Well, a day later I realized that I can address the issues I'm talking about below by simply having one class for the collection (TPeople), and have classes with SaveToFile and LoadFromFile methods that derive from TPeople. Each derived class could use different ways to persist data ... much simpler than I was thinking about below. ... Still, I'd love to get insight into the issues I mentioned, esp. related to how or when objects are passed between methods in different objects, e.g., passing string lists to or from a procedure ...

From: "Alan Colburn" <[EMAIL PROTECTED]>
Reply-To: Borland's Delphi Discussion List <[email protected]>
To: "Borland's Delphi Discussion List" <[email protected]>
Subject: Learning OOP (part 3)
Date: Fri, 26 May 2006 11:18:52 -0700

My thanks to Rob, Wayne, Luthfi, and Scott for their responses to my last
post.
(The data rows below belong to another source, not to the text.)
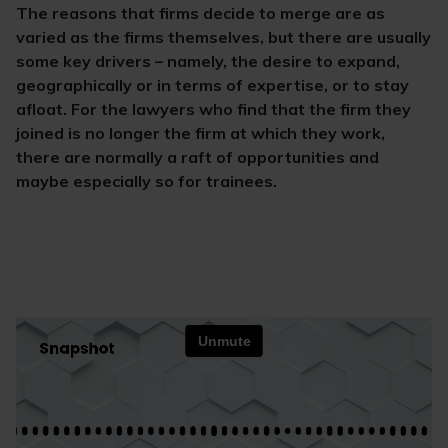
The reasons that firms decide to merge are as
varied as the firms themselves, but there are usually
some key drivers – namely, the desire to expand,
geographically or in terms of expertise, or to stay
afloat. For the lawyers who find that the firm they
joined is no longer the firm at which they work,
there are normally a raft of opportunities and
maybe especially so for trainees.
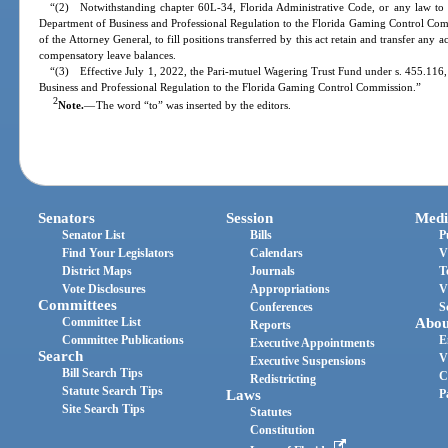
“(2) Notwithstanding chapter 60L-34, Florida Administrative Code, or any law to 
Department of Business and Professional Regulation to the Florida Gaming Control Comm
of the Attorney General, to fill positions transferred by this act retain and transfer any 
compensatory leave balances.
“(3) Effective July 1, 2022, the Pari-mutuel Wagering Trust Fund under s. 455.116, F
Business and Professional Regulation to the Florida Gaming Control Commission.”
2
Note.
—
The word “to” was inserted by the editors.
Senators
Session
Medi
Senator List
Bills
P
Find Your Legislators
Calendars
V
District Maps
Journals
T
Vote Disclosures
Appropriations
V
Committees
Conferences
S
Committee List
Abou
Reports
Committee Publications
E
Executive Appointments
Search
V
Executive Suspensions
Bill Search Tips
C
Redistricting
Statute Search Tips
Laws
P
Site Search Tips
Statutes
Constitution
It was easy to synthesize what each of you said--quite instructive. If
it's OK by y'all, I'm going to keep asking occasional Q's on the topic. I
find resources about object oriented design, but it's a little hard for me
to translate them to Delphi. I've got a bunch of Q's below. Please don't
feel compelled to respond to all of them :-)

First, I'm confused now about freeing memory and also about understanding
what's passed, memory-wise, by parameters in methods ("x:TSomething" vs.
"var x:TSomething" vs "const x:TSomething") ...
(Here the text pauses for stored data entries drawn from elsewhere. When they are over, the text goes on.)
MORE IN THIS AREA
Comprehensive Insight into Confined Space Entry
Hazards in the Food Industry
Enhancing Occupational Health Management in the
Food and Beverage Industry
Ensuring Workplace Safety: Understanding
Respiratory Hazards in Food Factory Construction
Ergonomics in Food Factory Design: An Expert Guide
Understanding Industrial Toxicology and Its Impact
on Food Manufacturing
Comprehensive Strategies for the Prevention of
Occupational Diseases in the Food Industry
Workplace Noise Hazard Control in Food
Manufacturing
Next, to help me understand OOP, I made a small app. It simply manipulates
attributes on a list of objects--books in a library, members of a club,
whatever. I'm using people objects, but it could be anything. I could
accomplish this task by dropping a few data aware controls on a form,
connecting them to a dataset, and writing event handlers. To learn, I'm
approaching the task in a more OOP-centric manner.

So, I created a base class (TPerson) with a few attributes, a class to work
with groups of TPerson objects (TPeople), and a user interface class (TGUI).

I also created TPeople.SaveToFile and .LoadFromFile methods, but let's
suppose I wanted to put the code into another class--someday I could decide
to load/save info with a different file format, so it would be good to have
persistence stuff separate from everything else.

Currently, the TGui class creates and ultimately frees a global instance of
TPeople. TPeople creates a list of TPerson objects.

Assume that the Save code will iterate through the items in TPeople and save
each object's fields. So, I assume that TGui calls TPeople's SaveToFile
method (passing in a filename string), which in turn calls a method in the
new class (TPersistTheCollection).

Would TPeople.SaveToFile create a new instance of TPersistCollection, and
iterate through a loop passing each member of the TPeople list to
TPersistTheCollection (a pointer to the list member? a copy of the object?),
and then Free the instance?

And then how would the Load method work? What's passed from
TPersistTheCollection?

Finally, are objects ever used as parameters in methods? If so, where are
these object instances usually freed?

As always, my sincere thanks to you all. You're my teachers! -- Al C.